**Task to complete**: Copy the entries out again in full.

Records from a data collection:
((
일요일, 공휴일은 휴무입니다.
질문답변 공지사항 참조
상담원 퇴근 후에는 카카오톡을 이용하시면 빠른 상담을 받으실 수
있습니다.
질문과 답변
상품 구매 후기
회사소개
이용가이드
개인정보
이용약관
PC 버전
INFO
))
**Written solution**:
일요일, 공휴일은 휴무입니다.
질문답변 공지사항 참조
상담원 퇴근 후에는 카카오톡을 이용하시면 빠른 상담을 받으실 수
있습니다.
질문과 답변
상품 구매 후기
회사소개
이용가이드
개인정보
이용약관
PC 버전
INFO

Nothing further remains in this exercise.